To develop a project, an idea is needed – a seed from which a flower can grow. Even with all the soil, sun and water in the world, only a seed can become a flower. Luckily, the world around us is teeming with potential ideas!

The idea can be about a gap or a need, missing knowledge or tools; it may be something that we encounter in our everyday work, in the society around us, or something affecting Europe or a specific region. It may be a topic handled by the media or encountered in discussions. Inspiration comes when minds and eyes are open.

The specific topic should stem from passion and not be thought up for the sake of completing an application. Keep in mind that the gap an idea addresses needs to be justifiable; the aimed benefits as well as the route to reaching them. When applying for externally funded R&D projects, funding agencies also typically impose certain limits or frameworks on what kinds of activities and priorities they fund. Certain flowers prefer certain growing conditions and soils, and similarly certain ideas suit certain funding types.

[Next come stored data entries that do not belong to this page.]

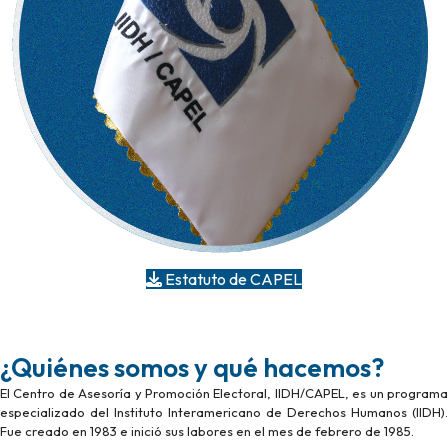
Estatuto de CAPEL
¿Quiénes somos y qué hacemos?
El Centro de Asesoría y Promoción Electoral, IIDH/CAPEL, es un programa
especializado del Instituto Interamericano de Derechos Humanos (IIDH).
Fue creado en 1983 e inició sus labores en el mes de febrero de 1985.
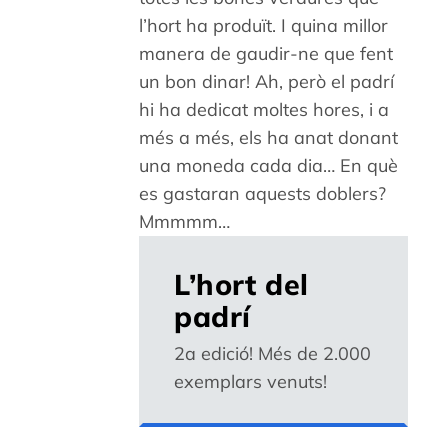
l’hort ha produït. I quina millor
manera de gaudir-ne que fent
un bon dinar! Ah, però el padrí
hi ha dedicat moltes hores, i a
més a més, els ha anat donant
una moneda cada dia… En què
es gastaran aquests doblers?
Mmmmm…
L’hort del
padrí
2a edició! Més de 2.000
exemplars venuts!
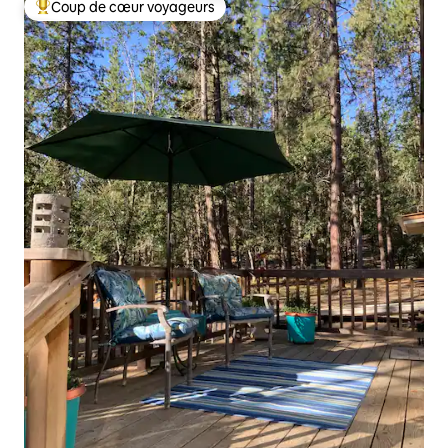
Coup de cœur voyageurs
Coups de cœur voyageurs les plus appréciés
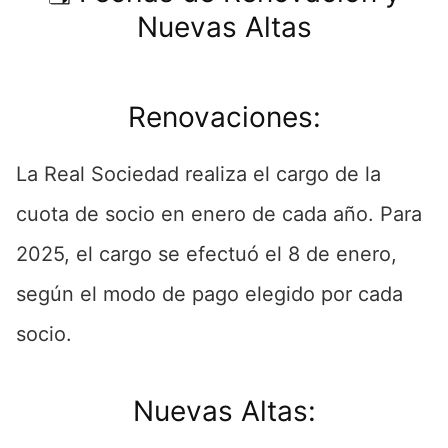
Nuevas Altas
Renovaciones:
La Real Sociedad realiza el cargo de la
cuota de socio en enero de cada año. Para
2025, el cargo se efectuó el 8 de enero,
según el modo de pago elegido por cada
socio.
Nuevas Altas:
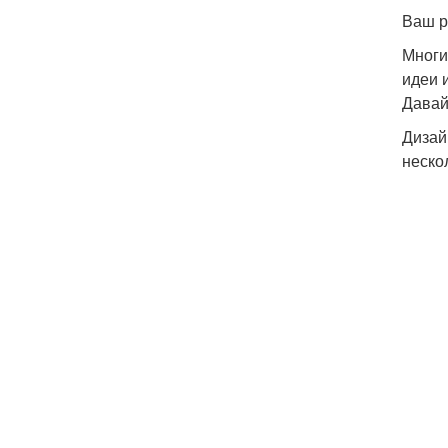
Ваш р
Многи
идеи 
Давай
Дизай
неско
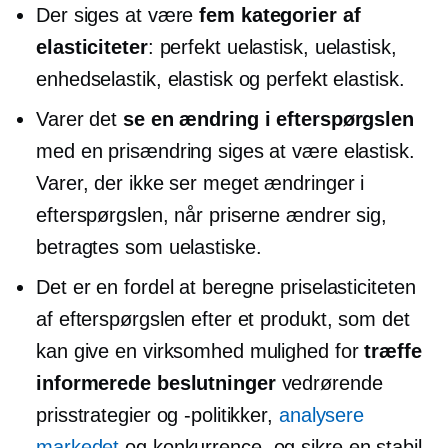
Der siges at være
fem kategorier af
elasticiteter
: perfekt uelastisk, uelastisk,
enhedselastik, elastisk og perfekt elastisk.
Varer det
se en ændring i efterspørgslen
med en prisændring siges at være elastisk.
Varer, der ikke ser meget ændringer i
efterspørgslen, når priserne ændrer sig,
betragtes som uelastiske.
Det er en fordel at beregne priselasticiteten
af ​​efterspørgslen efter et produkt, som det
kan give en virksomhed mulighed for
træffe
informerede beslutninger
vedrørende
prisstrategier og -politikker,
analysere
markedet
og konkurrence, og sikre en stabil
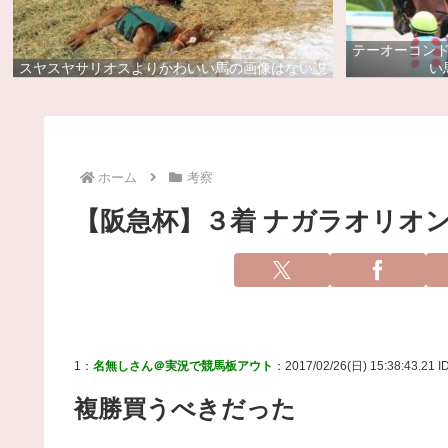
テーオーコン
スヤスヤサリオスよりかわいい馬の画像はない説
い
ホーム
考察
【阪急杯】３着 ナガラオリオ
1：
名無しさん＠実況で競馬板アウト
：2017/02/26(日) 15:38:43.21 I
複勝買うべきだった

When a potential idea is seeding, nurture it! A good way to proceed with an idea is to discuss it with colleagues and in relevant connections and contexts. Think of sharing viewpoints and knowledge as cross-pollination. Collegial support is also helpful in finding suitable partners and stakeholders to join an emerging project.

Ideas focusing on similar themes are best brought together and nurtured toward a theme-based project portfolio. Think of a flowerbed where flowers with similar needs benefit from and mutually support one another. The gardeners will surely be better prepared for future funding calls and for creating high-class winning proposals.

The ambition at Haaga-Helia is to increase the number of RDI projects and to enhance the impact of our RDI activities. An RDI specialist team supports haagahelians in developing project ideas and in addressing the requirements of various funding agencies and specific funding calls. Not all ideas reach the goal, but even so just the cultivating and developing of an idea is worth it and may turn useful in the future. By working together, a beautiful, coherent and diverse garden with thriving and strong flowers is possible.